** ACTION ITEM **
Find and copy every line in the records that includes the string "Station".

===== RECORDS FOR THE EXERCISE

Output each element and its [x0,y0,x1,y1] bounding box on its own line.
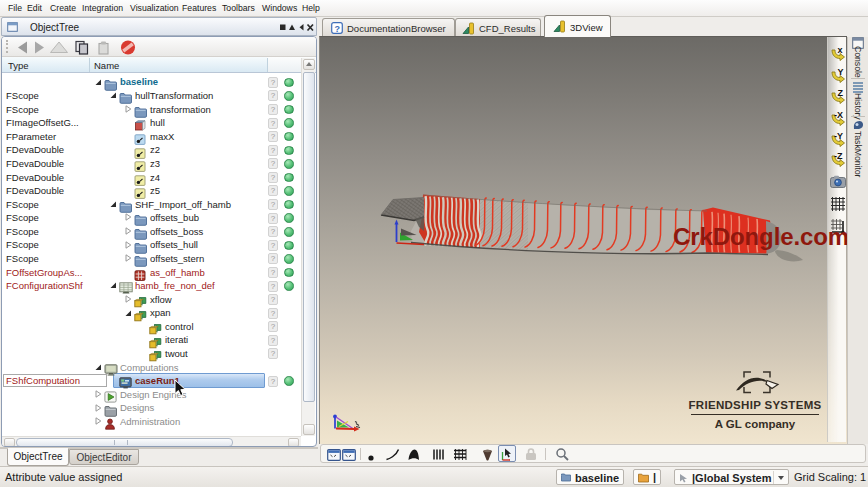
svg-text:Z: Z [838,88,844,98]
svg-text:Y: Y [838,66,844,76]
svg-text:-X: -X [834,110,843,120]
svg-text:-Z: -Z [834,151,843,161]
svg-text:?: ? [335,24,341,34]
svg-text:x: x [838,45,843,55]
svg-text:-Y: -Y [834,131,843,141]
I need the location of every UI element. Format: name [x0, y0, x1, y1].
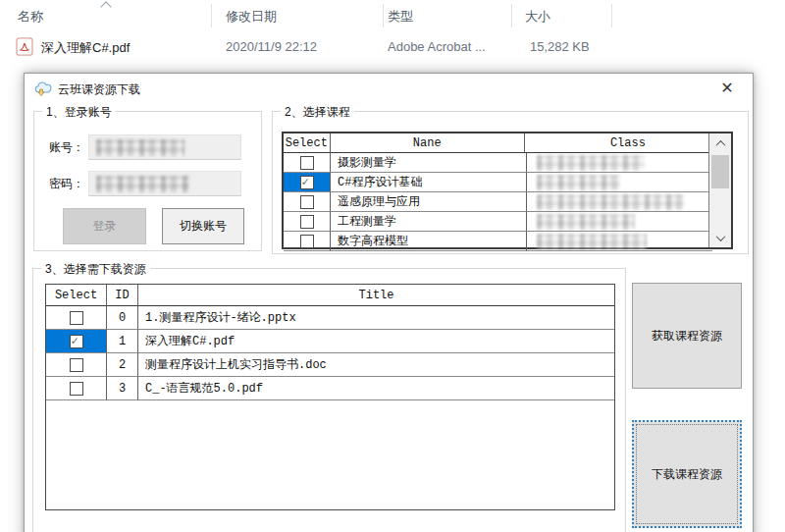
redacted-class-value	[537, 214, 635, 230]
resource-table-header: Select ID Title	[46, 285, 614, 306]
login-group-legend: 1、登录账号	[42, 104, 116, 121]
course-row: 工程测量学	[284, 212, 731, 232]
resource-id[interactable]: 3	[107, 377, 138, 400]
checkbox-icon	[300, 195, 314, 209]
close-icon[interactable]: ✕	[709, 76, 745, 101]
course-name[interactable]: C#程序设计基础	[331, 173, 527, 192]
checkbox-icon	[300, 176, 314, 189]
header-id[interactable]: ID	[107, 285, 138, 306]
checkbox-icon	[300, 156, 314, 170]
redacted-class-value	[537, 194, 684, 210]
file-name[interactable]: 深入理解C#.pdf	[41, 39, 130, 57]
file-date: 2020/11/9 22:12	[226, 39, 317, 54]
resource-title[interactable]: 测量程序设计上机实习指导书.doc	[138, 353, 614, 377]
fetch-course-resources-button[interactable]: 获取课程资源	[632, 283, 742, 389]
resource-checkbox[interactable]	[46, 353, 107, 377]
course-class[interactable]	[527, 173, 712, 192]
dialog-title-bar[interactable]: 云班课资源下载 ✕	[25, 74, 753, 103]
header-select[interactable]: Select	[46, 285, 107, 306]
resource-checkbox[interactable]	[46, 377, 107, 400]
chevron-down-icon	[715, 232, 725, 241]
course-name[interactable]: 工程测量学	[331, 212, 527, 232]
resource-group-legend: 3、选择需下载资源	[41, 261, 150, 278]
password-input[interactable]	[88, 171, 241, 196]
course-row: 数字高程模型	[284, 232, 731, 251]
course-checkbox[interactable]	[284, 232, 331, 251]
course-table: Select Nane Class 摄影测量学 C#程序设计基础 遥感原理与应用	[282, 132, 733, 249]
redacted-password-value	[96, 176, 189, 192]
scroll-down-button[interactable]	[709, 228, 731, 247]
course-class[interactable]	[527, 153, 712, 173]
redacted-account-value	[96, 139, 184, 156]
resource-checkbox[interactable]	[46, 306, 107, 330]
course-checkbox[interactable]	[284, 212, 331, 232]
switch-account-button[interactable]: 切换账号	[162, 208, 244, 244]
resource-id[interactable]: 0	[107, 306, 138, 330]
explorer-column-date[interactable]: 修改日期	[226, 8, 277, 26]
resource-row: 2 测量程序设计上机实习指导书.doc	[46, 353, 614, 377]
course-class[interactable]	[527, 212, 712, 232]
course-row: 遥感原理与应用	[284, 192, 731, 212]
dialog-title: 云班课资源下载	[58, 81, 140, 98]
redacted-class-value	[537, 175, 620, 190]
resource-id[interactable]: 1	[107, 330, 138, 353]
course-class[interactable]	[527, 192, 712, 212]
scrollbar-thumb[interactable]	[711, 155, 729, 188]
checkbox-icon	[70, 335, 83, 348]
scroll-up-button[interactable]	[709, 133, 731, 153]
download-dialog: 云班课资源下载 ✕ 1、登录账号 账号： 密码： 登录 切换账号 2、选择课程 …	[24, 73, 754, 532]
header-select[interactable]: Select	[284, 133, 331, 153]
course-checkbox[interactable]	[284, 153, 331, 173]
course-checkbox[interactable]	[284, 173, 331, 192]
course-row: 摄影测量学	[284, 153, 731, 173]
column-divider[interactable]	[383, 4, 384, 27]
vertical-scrollbar[interactable]	[708, 133, 731, 247]
account-label: 账号：	[49, 139, 84, 156]
login-group: 1、登录账号 账号： 密码： 登录 切换账号	[33, 111, 262, 251]
course-class[interactable]	[527, 232, 712, 251]
chevron-up-icon	[715, 139, 725, 149]
resource-select-group: 3、选择需下载资源 Select ID Title 0 1.测量程序设计-绪论.…	[32, 268, 626, 532]
course-table-header: Select Nane Class	[284, 133, 731, 153]
resource-checkbox[interactable]	[46, 330, 107, 353]
explorer-column-name[interactable]: 名称	[18, 8, 43, 26]
screen: 名称 修改日期 类型 大小 深入理解C#.pdf 2020/11/9 22:12…	[0, 0, 785, 532]
checkbox-icon	[300, 235, 314, 248]
column-divider[interactable]	[511, 4, 512, 27]
resource-row: 0 1.测量程序设计-绪论.pptx	[46, 306, 614, 330]
cloud-download-icon	[34, 80, 54, 97]
course-select-group: 2、选择课程 Select Nane Class 摄影测量学 C#程序设计基础	[272, 111, 749, 254]
checkbox-icon	[70, 358, 83, 372]
course-checkbox[interactable]	[284, 192, 331, 212]
resource-title[interactable]: C_-语言规范5.0.pdf	[138, 377, 614, 400]
file-type: Adobe Acrobat ...	[388, 39, 486, 54]
course-name[interactable]: 数字高程模型	[331, 232, 527, 251]
explorer-column-type[interactable]: 类型	[388, 8, 413, 26]
pdf-file-icon	[16, 37, 33, 56]
resource-row: 3 C_-语言规范5.0.pdf	[46, 377, 614, 400]
course-group-legend: 2、选择课程	[281, 104, 354, 121]
course-name[interactable]: 遥感原理与应用	[331, 192, 527, 212]
explorer-column-size[interactable]: 大小	[525, 8, 550, 26]
header-class[interactable]: Class	[525, 133, 731, 153]
column-divider[interactable]	[211, 4, 212, 27]
resource-table: Select ID Title 0 1.测量程序设计-绪论.pptx 1 深入理…	[45, 284, 615, 510]
resource-title[interactable]: 深入理解C#.pdf	[138, 330, 614, 353]
sort-ascending-icon	[100, 1, 111, 12]
resource-id[interactable]: 2	[107, 353, 138, 377]
login-button[interactable]: 登录	[63, 208, 146, 244]
column-divider[interactable]	[611, 4, 612, 27]
file-size: 15,282 KB	[530, 39, 590, 54]
header-name[interactable]: Nane	[331, 133, 525, 153]
redacted-class-value	[537, 155, 645, 171]
password-label: 密码：	[49, 176, 84, 192]
course-name[interactable]: 摄影测量学	[331, 153, 527, 173]
course-row: C#程序设计基础	[284, 173, 731, 192]
checkbox-icon	[70, 382, 83, 396]
account-input[interactable]	[88, 134, 241, 160]
download-course-resources-button[interactable]: 下载课程资源	[632, 420, 742, 528]
checkbox-icon	[300, 215, 314, 229]
header-title[interactable]: Title	[138, 285, 614, 306]
resource-row: 1 深入理解C#.pdf	[46, 330, 614, 353]
resource-title[interactable]: 1.测量程序设计-绪论.pptx	[138, 306, 614, 330]
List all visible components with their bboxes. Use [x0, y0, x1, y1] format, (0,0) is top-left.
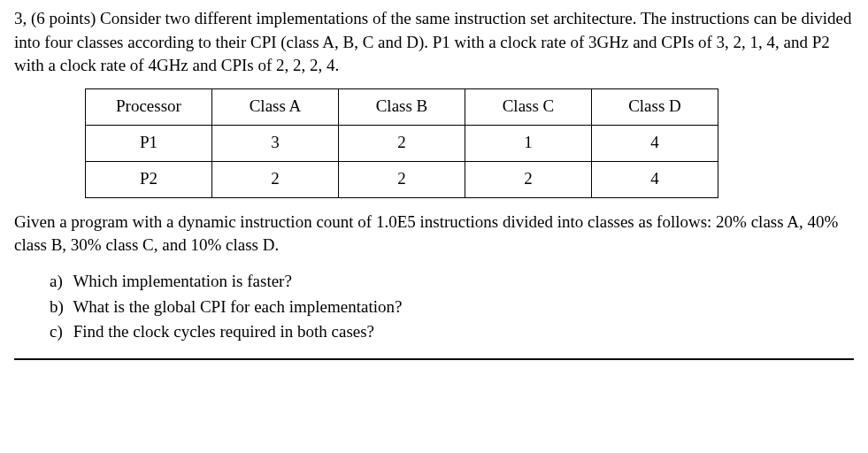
cell-class-b: 2	[339, 161, 465, 197]
cell-class-a: 2	[212, 161, 339, 197]
cell-class-a: 3	[212, 125, 339, 161]
divider	[14, 358, 854, 360]
cell-processor: P1	[86, 125, 212, 161]
problem-intro: Consider two different implementations o…	[14, 9, 851, 74]
header-class-a: Class A	[212, 88, 339, 125]
subpart-label: a)	[50, 270, 69, 294]
given-info: Given a program with a dynamic instructi…	[14, 211, 854, 257]
problem-number: 3, (6 points)	[14, 9, 96, 27]
table-row: P2 2 2 2 4	[86, 161, 718, 197]
header-processor: Processor	[86, 88, 212, 125]
cell-class-d: 4	[592, 161, 718, 197]
subpart-text: Which implementation is faster?	[73, 272, 291, 290]
cell-class-c: 1	[465, 125, 592, 161]
subpart-label: c)	[50, 320, 69, 344]
subpart-a: a) Which implementation is faster?	[50, 270, 854, 294]
subpart-text: What is the global CPI for each implemen…	[73, 297, 402, 316]
cell-class-d: 4	[592, 125, 718, 161]
header-class-c: Class C	[465, 88, 592, 125]
table-header-row: Processor Class A Class B Class C Class …	[86, 88, 718, 125]
subpart-label: b)	[50, 296, 69, 319]
subpart-c: c) Find the clock cycles required in bot…	[50, 320, 854, 344]
subpart-b: b) What is the global CPI for each imple…	[50, 296, 854, 319]
table-row: P1 3 2 1 4	[86, 125, 718, 161]
cell-class-c: 2	[465, 161, 592, 197]
cell-processor: P2	[86, 161, 212, 197]
cell-class-b: 2	[339, 125, 465, 161]
cpi-table: Processor Class A Class B Class C Class …	[85, 88, 718, 198]
header-class-b: Class B	[339, 88, 465, 125]
subpart-text: Find the clock cycles required in both c…	[73, 322, 374, 341]
subparts: a) Which implementation is faster? b) Wh…	[50, 270, 854, 344]
problem-statement: 3, (6 points) Consider two different imp…	[14, 7, 854, 78]
header-class-d: Class D	[592, 88, 718, 125]
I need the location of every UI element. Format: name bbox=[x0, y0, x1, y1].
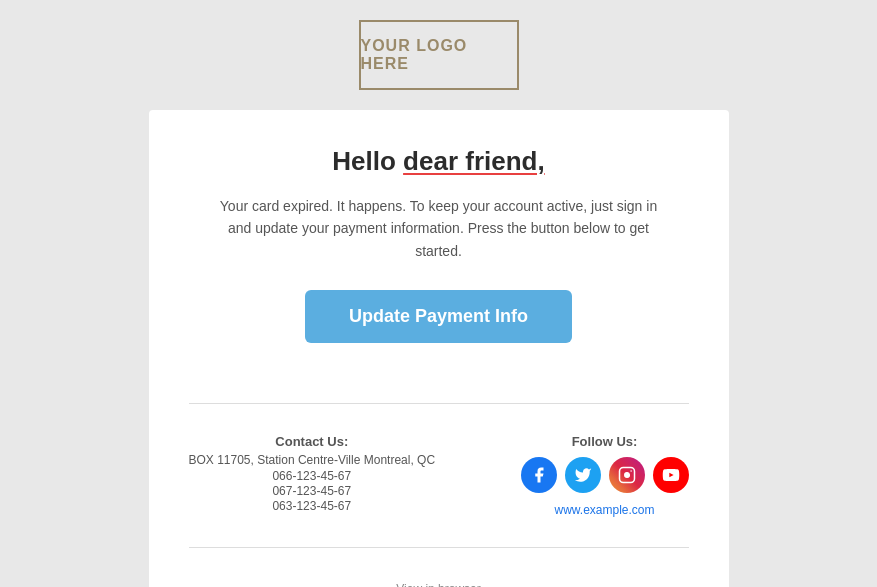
website-link[interactable]: www.example.com bbox=[554, 503, 654, 517]
social-icons-row bbox=[521, 457, 689, 493]
logo-text: YOUR LOGO HERE bbox=[361, 37, 517, 73]
email-card: Hello dear friend, Your card expired. It… bbox=[149, 110, 729, 587]
facebook-icon[interactable] bbox=[521, 457, 557, 493]
greeting-highlight: dear friend, bbox=[403, 146, 545, 176]
view-browser-section: View in browser bbox=[149, 568, 729, 587]
contact-label: Contact Us: bbox=[189, 434, 436, 449]
instagram-icon[interactable] bbox=[609, 457, 645, 493]
card-body: Hello dear friend, Your card expired. It… bbox=[149, 110, 729, 383]
update-payment-button[interactable]: Update Payment Info bbox=[305, 290, 572, 343]
twitter-icon[interactable] bbox=[565, 457, 601, 493]
follow-label: Follow Us: bbox=[521, 434, 689, 449]
follow-section: Follow Us: www.example.com bbox=[521, 434, 689, 517]
youtube-icon[interactable] bbox=[653, 457, 689, 493]
divider-bottom bbox=[189, 547, 689, 548]
contact-phone-2: 067-123-45-67 bbox=[189, 484, 436, 498]
greeting-heading: Hello dear friend, bbox=[209, 146, 669, 177]
view-browser-link[interactable]: View in browser bbox=[396, 582, 480, 587]
logo-container: YOUR LOGO HERE bbox=[359, 20, 519, 90]
body-text: Your card expired. It happens. To keep y… bbox=[209, 195, 669, 262]
contact-phone-1: 066-123-45-67 bbox=[189, 469, 436, 483]
greeting-prefix: Hello bbox=[332, 146, 403, 176]
divider-top bbox=[189, 403, 689, 404]
contact-section: Contact Us: BOX 11705, Station Centre-Vi… bbox=[189, 434, 436, 514]
contact-address: BOX 11705, Station Centre-Ville Montreal… bbox=[189, 453, 436, 467]
footer-info: Contact Us: BOX 11705, Station Centre-Vi… bbox=[149, 424, 729, 527]
contact-phone-3: 063-123-45-67 bbox=[189, 499, 436, 513]
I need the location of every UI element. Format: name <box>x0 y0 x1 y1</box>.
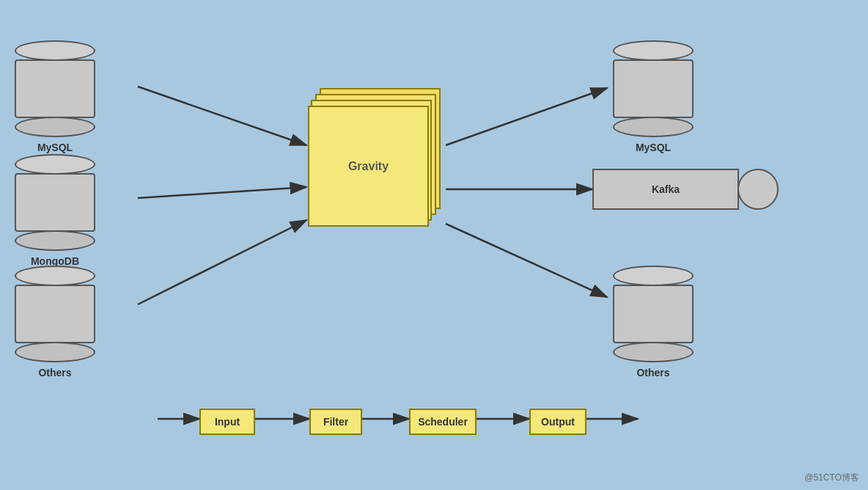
mysql-input-label: MySQL <box>37 142 73 153</box>
mysql-input-db: MySQL <box>15 40 95 153</box>
cylinder-body <box>613 59 694 118</box>
filter-box-label: Filter <box>323 416 348 428</box>
gravity-card-front: Gravity <box>308 106 429 227</box>
cylinder-body <box>15 285 95 343</box>
cylinder-top <box>613 266 694 286</box>
others-input-label: Others <box>38 367 71 379</box>
watermark: @51CTO博客 <box>804 472 859 484</box>
cylinder-body <box>15 59 95 118</box>
gravity-center: Gravity <box>308 88 455 235</box>
svg-line-2 <box>138 187 306 198</box>
mysql-output-label: MySQL <box>636 142 671 153</box>
cylinder-bottom <box>613 342 694 362</box>
diagram-container: MySQL MongoDB Others Gravity <box>0 0 868 490</box>
cylinder-bottom <box>15 230 95 251</box>
mysql-output-db: MySQL <box>613 40 694 153</box>
others-output-db: Others <box>613 266 694 379</box>
cylinder-top <box>15 266 95 286</box>
cylinder-top <box>15 154 95 175</box>
kafka-pill-end <box>738 169 779 210</box>
scheduler-pipeline-box: Scheduler <box>409 409 477 435</box>
output-box-label: Output <box>541 416 575 428</box>
kafka-body: Kafka <box>592 169 739 210</box>
cylinder-bottom <box>15 342 95 362</box>
svg-line-6 <box>446 224 607 297</box>
kafka-label: Kafka <box>652 183 680 195</box>
kafka-pill-shape: Kafka <box>592 169 779 210</box>
cylinder-bottom <box>613 117 694 137</box>
scheduler-box-label: Scheduler <box>418 416 468 428</box>
gravity-label: Gravity <box>348 160 389 173</box>
cylinder-body <box>15 173 95 232</box>
svg-line-1 <box>138 87 306 145</box>
cylinder-bottom <box>15 117 95 137</box>
output-pipeline-box: Output <box>529 409 586 435</box>
svg-line-3 <box>138 220 306 304</box>
cylinder-body <box>613 285 694 343</box>
cylinder-top <box>613 40 694 61</box>
input-pipeline-box: Input <box>199 409 255 435</box>
others-output-label: Others <box>636 367 669 379</box>
mongodb-input-db: MongoDB <box>15 154 95 267</box>
kafka-output: Kafka <box>592 169 779 210</box>
filter-pipeline-box: Filter <box>309 409 362 435</box>
others-input-db: Others <box>15 266 95 379</box>
input-box-label: Input <box>215 416 240 428</box>
cylinder-top <box>15 40 95 61</box>
svg-line-4 <box>446 88 607 145</box>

==========

** FINAL ANSWER **
contact-section: Contact Us: BOX 11705, Station Centre-Vi… bbox=[189, 434, 436, 514]
contact-address: BOX 11705, Station Centre-Ville Montreal… bbox=[189, 453, 436, 467]
footer-info: Contact Us: BOX 11705, Station Centre-Vi… bbox=[149, 424, 729, 527]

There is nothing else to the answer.